Hansard Global plc has posted its results for the year ended 30 June 2025.

In a mixed 12-month period for the company, new business and solvency levels have rise while overall profits have dropped on 2024 levels and assts under administration (AUA) have dipped from £1.15bn at 30 June 2024 to £1.13bn as at 30 June 2025.

The company said in a statement earlier today that new business for FY 2025 totalled £82.4m on a Present Value of New Business Premiums (PVBNP) basis, up 5.9% from £77.8m in FY 2024. APE increased by 17.3% to £12.2m, driven by "strong uptake of the company's Global Select single premium bond product, and early traction from newproducts Ascend and Future Focus".

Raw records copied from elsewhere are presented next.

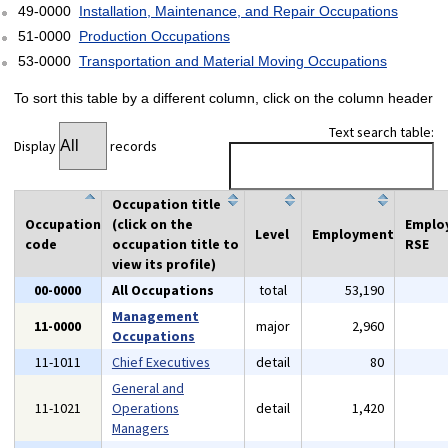
49-0000
Installation, Maintenance, and Repair Occupations
51-0000
Production Occupations
53-0000
Transportation and Material Moving Occupations
To sort this table by a different column, click on the column header
Text search table:
Display
records
Occupation title
Occupation
(click on the
Emplo
Level
Employment
code
occupation title to
RSE
view its profile)
00-0000
All Occupations
total
53,190
Management
11-0000
major
2,960
Occupations
11-1011
Chief Executives
detail
80
General and
11-1021
Operations
detail
1,420
Managers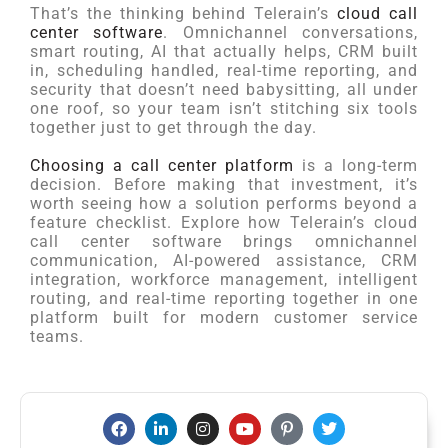
That’s the thinking behind Telerain’s
cloud call
center software
. Omnichannel conversations,
smart routing, AI that actually helps, CRM built
in, scheduling handled, real-time reporting, and
security that doesn’t need babysitting, all under
one roof, so your team isn’t stitching six tools
together just to get through the day.
Choosing a call center platform
is a long-term
decision. Before making that investment, it’s
worth seeing how a solution performs beyond a
feature checklist. Explore how Telerain’s cloud
call center software brings omnichannel
communication, AI-powered assistance, CRM
integration, workforce management, intelligent
routing, and real-time reporting together in one
platform built for modern customer service
teams.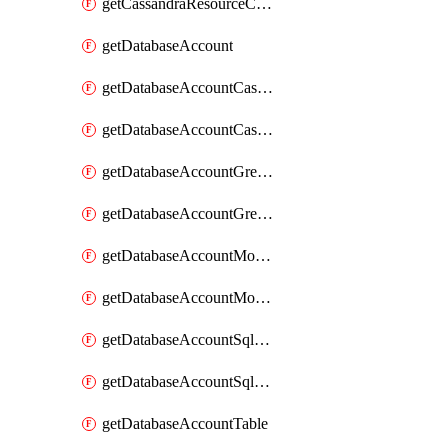
getCassandraResourceCassandraView
getDatabaseAccount
getDatabaseAccountCassandraKeyspace
getDatabaseAccountCassandraTable
getDatabaseAccountGremlinDatabase
getDatabaseAccountGremlinGraph
getDatabaseAccountMongoDBCollection
getDatabaseAccountMongoDBDatabase
getDatabaseAccountSqlContainer
getDatabaseAccountSqlDatabase
getDatabaseAccountTable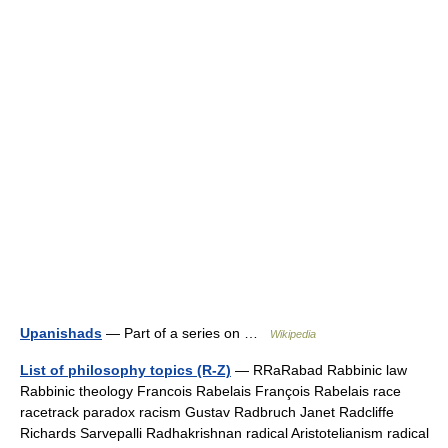
Upanishads
— Part of a series on …
Wikipedia
List of philosophy topics (R-Z)
— RRaRabad Rabbinic law
Rabbinic theology Francois Rabelais François Rabelais race
racetrack paradox racism Gustav Radbruch Janet Radcliffe
Richards Sarvepalli Radhakrishnan radical Aristotelianism radical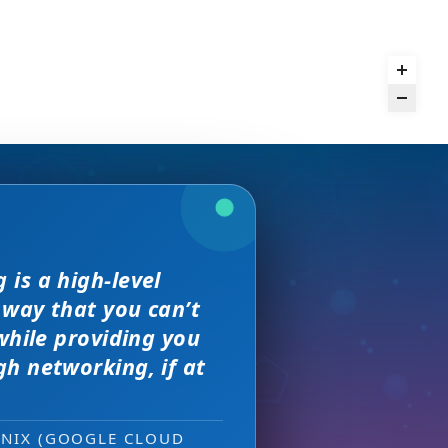
and day
is a high-level
we received. The
rence,
but I found
 way that you can’t
on of precision
s, great
sewhere
 much better.
while providing you
e with them across
h networking, if at
ity networking
 new sales leads —
ONIX (GOOGLE CLOUD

At the same time profits dropped from £8.5m to £5.1m. Solvency ratio has risen from 149% in 2o24 up to 169%. Hansard's single premium sales rose 72.5% year-on-year, while regular premium sales declined 10.0%, with signs of recovery emerging in the second half, the company said.

Results

IFRS profit before tax was £1.8m (FY 2024: £5.3m), reflecting continued investment in strategic initiatives and elevated litigation defence costs. Underlying profit, excluding non-recurring items, was £5.1m (FY 2024: £8.5m).

Fee and commission income remained stable at £48.2m, supported by strong equity markets and resilient contract holder activity. Investment income rose to £5.0m (FY 2024: £4.7m), benefiting from favourable interest rate conditions and proactive treasury management.

Administrative and other expenses increased to £36.7m (FY 2024: £33.3m), driven by depreciation of the new policy administration system and targeted growth investment.

Value in Force totalled £103.1m as at 30 June 2025 compared to £110.8m at 30 June 2024. This reduction has primarily arisen because the profits earned during the year exceeded the expected future profits from new business written in the same period, the company said.

Litigation

The Group continues to manage legacy litigation exposures with discipline. As at 30 June 2025, writs served represented a net cumulative exposure of €23.8m (£20.4m), consistent with €23.8m (£20.2m) a year earlier.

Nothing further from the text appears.